Alla fine è un verdetto che fa molto comodo alla Mostra Internazionale d'Arte Cinematografica e al suo più longevo direttore, Alberto Barbera. Perché il Leone d'Oro è andato a un film statunitense, dal 3 ottobre nelle sale, Joker di Todd Phillips, interpretato da un mastodontico Joaquin Phoenix - «senza di lui non ci sarebbe stato il film», ha detto il regista - il quale è venuto alla premiazione ma, per la Coppa Volpi come migliore attore, è stato superato da Luca Marinelli, appassionato interprete di Martin Eden nell'omonimo film di Pietro Marcello: «Voglio ringraziare Jack London - ha detto l'attore romano - che ha creato questo marinaio meraviglioso e dedico il premio a tutte le persone splendide che sono in mare a salvare altre persone umane: viva l'umanità e viva l'amore!».
Sulla stessa onda Ariane Ascaride che ha vinto come migliore attrice per il film Gloria Mundi, diretto dal marito Robert Guédiguian con il quale, dal 1980, ha interpretato 21 dei suoi 22 film: «Sono figlia di migranti e sono francese. Questo premio è per tutti quelli che dormono per l'eternità sul fondo del Mediterraneo». L'Italia porta a casa anche il Premio speciale della giuria per il documentario delle polemiche quirinalizie, La mafia non è più quella di una volta di Franco Maresco. Difficile capire che cosa la giuria, formata da Stacy Martin, Mary Harron, Piers Handling, Rodrigo Prieto, Shinya Tsukamoto, Paolo Virzì e presieduta da Lucrecia Martel, abbia capito di questo film sui supposti silenzi del presidente Mattarella sulla sentenza di primo grado del processo sulla cosiddetta trattativa Stato-mafia. Fatto sta che, con un colpo al cerchio e uno alla botte, la regista argentina e presidente della giuria, protagonista delle polemiche del primo giorno del festival contro Roman Polanski per le accuse di violenza sessuale su una minorenne nel 1977, ha assegnato il Gran premio della giuria proprio al suo J'accuse sul caso Dreyfus che in in Italia sarà distribuito dal 21 novembre da 01 Distribution. A ritirare il premio il suo produttore Luca Barbareschi ed Emmanuelle Seigner, la moglie del regista che non può lasciare la Francia perché verrebbe estradato negli Stati Uniti. Meno incisivo il Leone d'argento per la migliore regia andato a About Endlessness dello svedese Roy Andersson, sequel un po' spento di Un piccione seduto su un ramo riflette sull'esistenza, Leone d'Oro cinque anni fa.

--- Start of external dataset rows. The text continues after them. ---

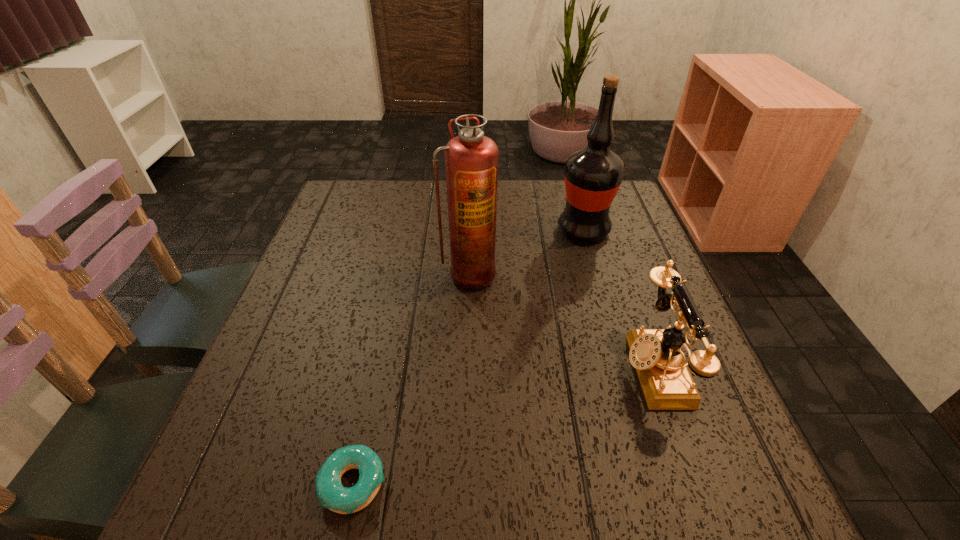 The width and height of the screenshot is (960, 540). I want to click on blank area located on the dial of the third tallest object, so tap(519, 368).

Where is `vacant space located on the dial of the third tallest object`? vacant space located on the dial of the third tallest object is located at coordinates (540, 368).

Find the location of a particular element. The width and height of the screenshot is (960, 540). free space located on the back of the leftmost object is located at coordinates (368, 415).

Locate an element on the screen. object situated at the far edge is located at coordinates (593, 175).

This screenshot has height=540, width=960. What are the coordinates of `object at the near edge` in the screenshot? It's located at (332, 495).

Locate an element on the screen. The image size is (960, 540). wine bottle present at the right edge is located at coordinates (593, 175).

Where is `telephone at the right edge`? The width and height of the screenshot is (960, 540). telephone at the right edge is located at coordinates (667, 384).

You are a GUI agent. You are given a task and a screenshot of the screen. Output one action in this format:
    pyautogui.click(x=<x>, y=<y>)
    Task: Click on the object that is at the far right corner
    This screenshot has width=960, height=540.
    Given the screenshot: What is the action you would take?
    pyautogui.click(x=593, y=175)

Identify the location of vacant space at the far edge of the desktop. (544, 183).

In the image, there is a desktop. Where is `vacant space at the near edge`? The image size is (960, 540). vacant space at the near edge is located at coordinates (547, 509). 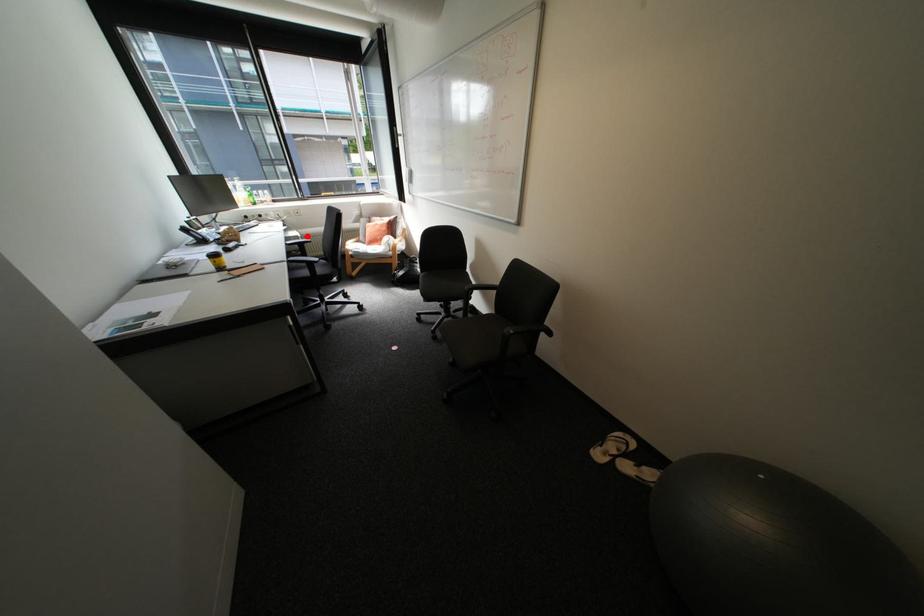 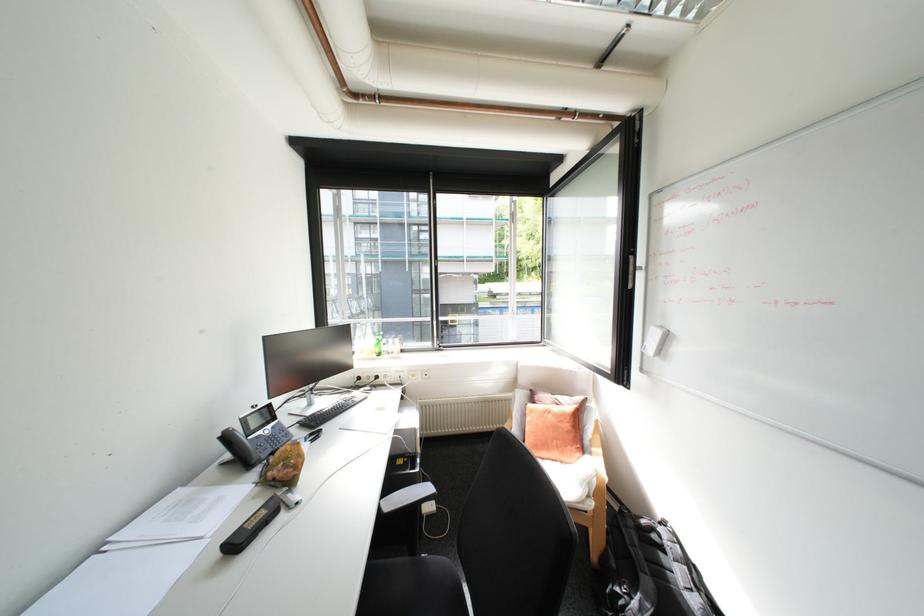 Question: A red point is marked in image1. In image2, is the corresponding 3D point closer to the camera or farther? Reply with the corresponding letter.

Choices:
 (A) The corresponding 3D point is closer.
 (B) The corresponding 3D point is farther.

Answer: (A) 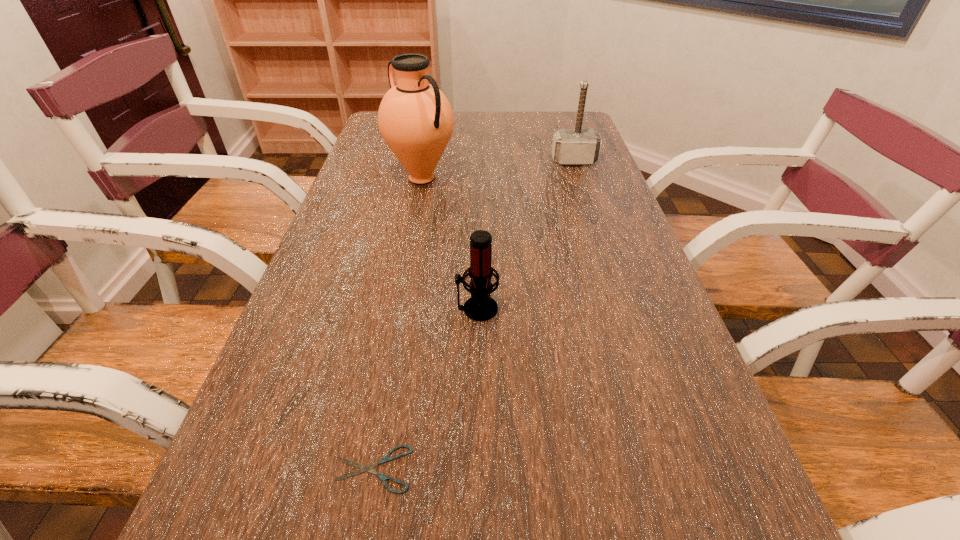 You are a GUI agent. You are given a task and a screenshot of the screen. Output one action in this format:
    pyautogui.click(x=<x>, y=<y>)
    Task: Click on the vacant space positioned on the right of the shears
    The image size is (960, 540).
    Given the screenshot: What is the action you would take?
    pyautogui.click(x=451, y=469)

The width and height of the screenshot is (960, 540). In order to click on object that is at the left edge in this screenshot , I will do `click(415, 119)`.

You are a GUI agent. You are given a task and a screenshot of the screen. Output one action in this format:
    pyautogui.click(x=<x>, y=<y>)
    Task: Click on the object situated at the right edge
    Image resolution: width=960 pixels, height=540 pixels.
    Given the screenshot: What is the action you would take?
    pyautogui.click(x=578, y=146)

This screenshot has height=540, width=960. I want to click on free spot at the far edge of the desktop, so click(x=466, y=114).

The image size is (960, 540). What are the coordinates of `vacant space at the left edge` in the screenshot? It's located at (321, 284).

This screenshot has height=540, width=960. Identify the location of vacant space at the right edge of the desktop. (689, 536).

Identify the location of free region at the far right corner. (574, 119).

At what (x,y) coordinates should I click in order to perform the action: click on vacant area that lies between the rightmost object and the microphone. Please return your answer as a coordinate pair (x, y). This screenshot has width=960, height=540. Looking at the image, I should click on (525, 235).

Identify the location of vacant point located between the third farthest object and the tallest object. (449, 244).

In order to click on vacant space that is in between the second shortest object and the tallest object in this screenshot , I will do `click(449, 244)`. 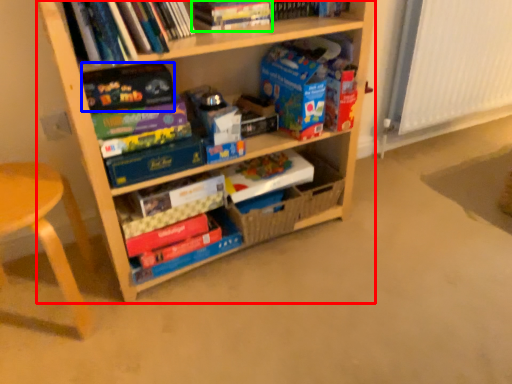 Question: Which is nearer to the shelf (highlighted by a red box)? paperback book (highlighted by a blue box) or book (highlighted by a green box).

Choices:
 (A) paperback book
 (B) book

Answer: (A) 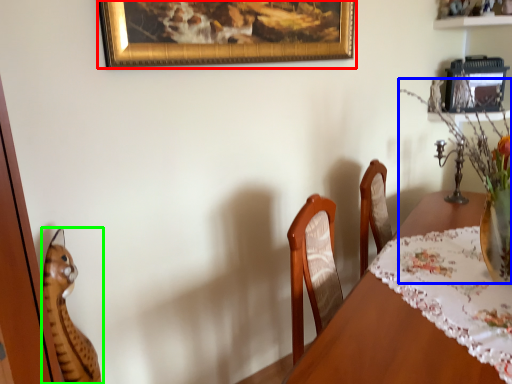 Question: Considering the real-world distances, which object is farthest from picture frame (highlighted by a red box)? floral arrangement (highlighted by a blue box) or cat (highlighted by a green box)?

Choices:
 (A) floral arrangement
 (B) cat

Answer: (B) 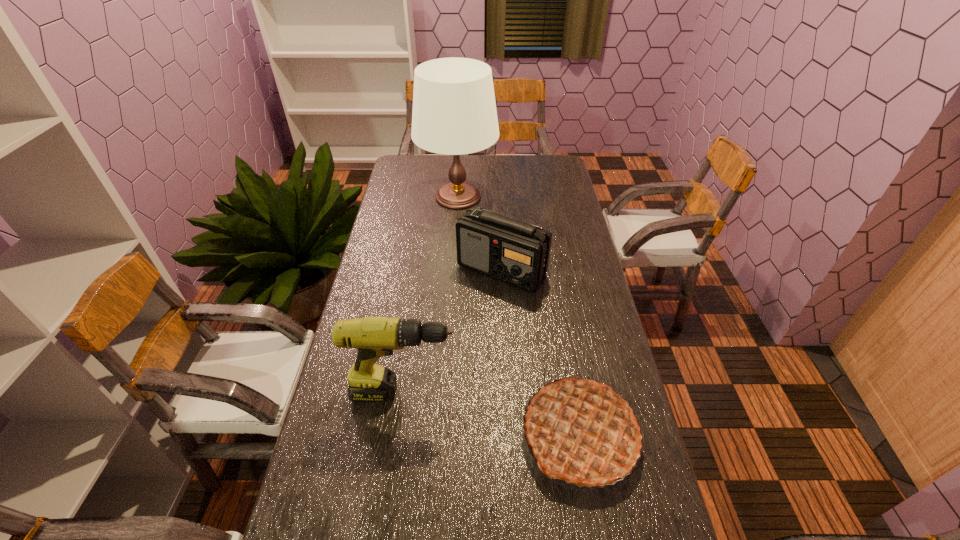 This screenshot has height=540, width=960. I want to click on free point between the pie and the second tallest object, so click(x=492, y=414).

At what (x,y) coordinates should I click in order to perform the action: click on free spot between the second tallest object and the pie. Please return your answer as a coordinate pair (x, y). This screenshot has width=960, height=540. Looking at the image, I should click on (492, 414).

Where is `vacant region between the radio receiver and the pie`? This screenshot has width=960, height=540. vacant region between the radio receiver and the pie is located at coordinates (540, 353).

You are a GUI agent. You are given a task and a screenshot of the screen. Output one action in this format:
    pyautogui.click(x=<x>, y=<y>)
    Task: Click on the free point between the second tallest object and the pie
    This screenshot has height=540, width=960.
    Given the screenshot: What is the action you would take?
    pyautogui.click(x=492, y=414)

The height and width of the screenshot is (540, 960). I want to click on the closest object to the drill, so click(581, 431).

Locate which object ranks second in proximity to the pie. Please provide its 2D coordinates. Your answer should be formatted as a tuple, i.e. [(x, y)], where the tuple contains the x and y coordinates of a point satisfying the conditions above.

[(515, 252)]

Find the location of `vacant space that satisfies the following two spatial constraints: 1. on the handle side of the drill; 2. on the left side of the pie`. vacant space that satisfies the following two spatial constraints: 1. on the handle side of the drill; 2. on the left side of the pie is located at coordinates (398, 436).

In order to click on free space in the image that satisfies the following two spatial constraints: 1. on the front panel of the radio receiver; 2. on the left side of the pie in this screenshot , I will do `click(511, 436)`. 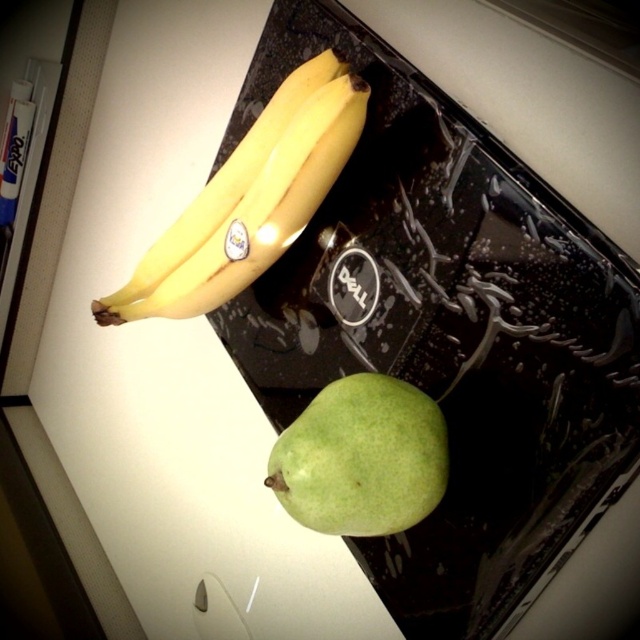 You are packing a lunchbox and need to decide which fruit to place first. Since the yellow matte banana at upper left and the green matte pear at lower center are on a small tray, which fruit should you pick first to ensure both fit properly?

The yellow matte banana at upper left is bigger than the green matte pear at lower center, so you should pick the yellow matte banana at upper left first to ensure there is enough space left for the smaller green matte pear at lower center.

Please provide the 2D coordinates of the yellow matte banana at upper left from the image description provided.

The yellow matte banana at upper left is located at coordinates (250, 198).

You are arranging fruits on a tray for a fruit platter. You need to place a yellow matte banana at upper left and a green matte pear at lower center. According to the image, where should you position the banana relative to the pear?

Più interessanti il riconoscimento per la migliore sceneggiatura al film d'animazione cinese No.7 Cherry Lane di Yonfan e il premio Marcello Mastroianni a un giovane attore emergente, andato meritatamente a Toby Wallace per Babyteeth dell'esordiente australiana Shannon Murphy, una delle sole due registe del concorso. A mani vuote sono rimasti i due film Netflix in concorso, Marriage Story di Noah Baumbach e The Laundromat di Steven Soderbergh, dopo il trionfo (e le polemiche degli esercenti) lo scorso anno per Roma di Alfonso Cuarón. Comunque alla fine quello che conta è chi i film li vedrà perché, come ha detto la madrina del festival Alessandra Mastronardi all'inizio della premiazione, «i veri vincitori siamo noi spettatori perché il viaggio dei film nei nostri cuori è molto profondo e questa emozione è il vero motivo perché faccio il mestiere dell'attore».
La serata di gala si è svolta senza problemi dopo che la giornata era iniziata con qualche centinaio di giovani che hanno manifestato contro le grandi navi a Venezia, occupando simbolicamente il red carpet prima di lasciarlo anche con le rassicurazioni di Enrico Franceschini, il ministro «di chiusura» di questa stramba edizione del festival di Venezia che, per la prima volta nella sua storia, è stata aperta da un altro ministro per i Beni culturali, Alberto Bonisoli.
Paolo Baratta, il presidente della Biennale che, salvo probabili prorogatio, termina con questa edizione il suo mandato, ha detto che la Mostra ha segnato «il record di ingressi saliti a duecentomila», prima di lasciare lo spazio al film di chiusura, The Burnt Orange Heresy di Giuseppe Capotondi, con un inedito Mick Jagger.